The Browser: A quick look at recent releases.
- May 20, 2012 - 3:39 PM
THE MEASURE OF A MAN
By J.J. Lee (Emblem Editions, 304 pages, $19.99, paperback)
J.J. Lee, who covers men's fashion for the Vancouver Sun and CBC Radio in Vancouver, weaves together three unlikely strands in this graceful, compelling memoir. He tells the story of his late father, John Hing Foon Lee, an unhappy and sometimes brutal restaurateur in Montreal; his own apprenticeship, in his 30s, to an elderly tailor in Vancouver's Chinatown, and the saga of his father's suit, which J.J. slowly, carefully, takes apart and reshapes for himself. "The suit attracts and repels me," he writes. "I have to make a confession. My father's suit ... doesn't deserve the time and effort I am going to put into it." Lee doesn't dwell on the symbolism, focusing, instead, on the details of seams and shoulder pads, the cut of the lapels, the placement of buttons, explaining the significance and history of each as he goes. Through moving flashbacks we get a vivid picture of his father's ambitions and failures and of J.J.'s struggles to come to some sort of peace about his upbringing. The result is a thoughtful, loving and honest narrative, elegant in its clarity and observation. Now out in paperback in the United States, Lee's book was short-listed for Canada's Charles Taylor Prize and Governor General's Award for nonfiction.

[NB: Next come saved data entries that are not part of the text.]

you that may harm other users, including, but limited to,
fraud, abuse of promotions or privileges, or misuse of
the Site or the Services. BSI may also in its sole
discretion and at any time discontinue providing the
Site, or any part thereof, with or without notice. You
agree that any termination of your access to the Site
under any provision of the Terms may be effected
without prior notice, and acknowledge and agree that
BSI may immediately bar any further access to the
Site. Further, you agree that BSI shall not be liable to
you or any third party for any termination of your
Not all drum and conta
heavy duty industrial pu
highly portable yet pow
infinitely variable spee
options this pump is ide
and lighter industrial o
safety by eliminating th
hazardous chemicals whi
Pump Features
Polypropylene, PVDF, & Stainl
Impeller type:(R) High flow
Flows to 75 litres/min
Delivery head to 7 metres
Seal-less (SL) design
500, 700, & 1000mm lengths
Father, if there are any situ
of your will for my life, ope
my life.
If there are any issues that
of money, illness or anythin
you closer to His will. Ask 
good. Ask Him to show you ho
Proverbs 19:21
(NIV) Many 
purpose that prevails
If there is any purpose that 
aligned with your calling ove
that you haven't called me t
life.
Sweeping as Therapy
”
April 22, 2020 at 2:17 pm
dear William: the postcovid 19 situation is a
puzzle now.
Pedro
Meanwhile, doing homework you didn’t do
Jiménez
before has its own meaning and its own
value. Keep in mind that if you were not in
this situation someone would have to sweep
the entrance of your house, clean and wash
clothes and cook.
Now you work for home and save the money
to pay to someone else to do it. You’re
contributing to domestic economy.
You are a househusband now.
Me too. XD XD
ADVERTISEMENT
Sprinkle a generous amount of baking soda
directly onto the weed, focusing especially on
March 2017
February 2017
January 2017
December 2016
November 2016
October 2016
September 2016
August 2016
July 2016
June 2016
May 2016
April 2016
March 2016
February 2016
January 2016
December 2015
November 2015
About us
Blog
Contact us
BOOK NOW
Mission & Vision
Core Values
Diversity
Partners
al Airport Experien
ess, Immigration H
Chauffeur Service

LAURIE HERTZEL, SENIOR EDITOR FOR BOOKS
MY HAPPY DAYS IN HOLLYWOOD
By Garry Marshall and Lori Marshall (Crown, 276 pages, $25)
Garry Marshall, the creative force behind "Happy Days," "Pretty Woman" and "The Princess Diaries," has built his career on affable, middle-of-the-road comedies. That might make him a great lunch date, but it's a shaky background for a memoir.
Marshall tears through four of his TV sitcoms and 14 of his movies with rarely anything remotely revealing or shocking. This is the perfect gift for someone with a weak heart. Ron Howard, Julie Andrews, Julia Roberts and Halle Berry aren't just great people in Marshall's eyes; they're saints.
Like his most recent films, "Valentine's Day" and "New Year's Eve," this book is high on star wattage and low on substance. This would be a better read if Marshall had skipped some stories (Who really wants to know about the making of "The Other Sister"?) and dug deeper on his more memorable projects.